Vendredi 29 mars : L’ultime marche ?

La marche de ce vendredi 29 mars sera une réponse populaire au chef d’État major Gaid Salah . Les Algériens vont aussi faire la lecture de la constitution et proposer à partir de la rue , l’application du seul article de la loi qu’ils jugent approprié pour le dénouement de la crise . Aujourd’hui , c’est une revue des textes constitutionnels qui sera exposée à sa manière  par le mouvement , déterminé à exercer le plein pouvoir du peuple . La proposition du vice ministre de la défense qui recommande La destitution de Bouteflika suivant l’article 102 trouve une fin de non recevoir par les algériens . Même si certains  à l’instar de quelques partis politiques de l’opposition y voient une sorte de demi-solution . Les protestataires la rejettent et considèrent qu’ elle arrive trop tard et qu’ elle aurait dû être appliquée en 2014.

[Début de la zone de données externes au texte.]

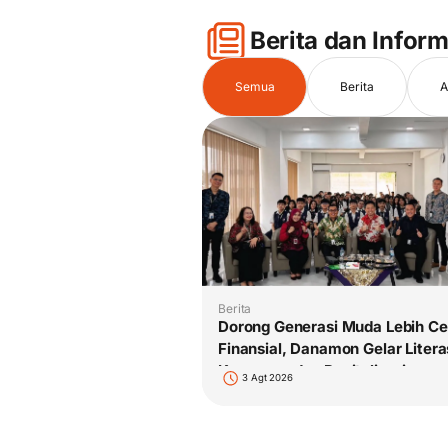
Berita dan Inform
Semua
Berita
A
Berita
Dorong Generasi Muda Lebih Ce
Finansial, Danamon Gelar Litera
Keuangan dan Revitalisasi
3 Agt 2026
Perpustakaan di Jambi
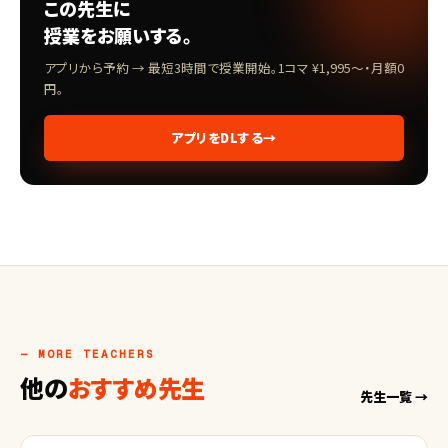
この先生に
授業をお願いする。
アプリから予約 → 最短3時間で授業開始。1コマ ¥1,995〜・月額0
円。
アプリをDLする
→
— MORE TEACHERS
他の
おすすめ先生
先生一覧 →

La rue reste mobilisée et affiche une attitude d’alerte continue tant elle a perdu confiance en ceux qui ont participé d’une manière ou d’une autre à la gestion des affaires du pays . La méfiance et la suspicion vis à vis de ce qui viendrait comme offre de sortie de crise sont affichées par les protestataires de la rue qui ne veulent plus de demi mesures .

Ils doivent partir TOUS !

Ce » tous » implique celui qui a fait la proposition de l’article 102 en l’occurrence le Général Gaid Salah à qui il est reproché d’avoir longtemps cautionné la présidence de Bouteflika et gardé le silence sur les dérives du système .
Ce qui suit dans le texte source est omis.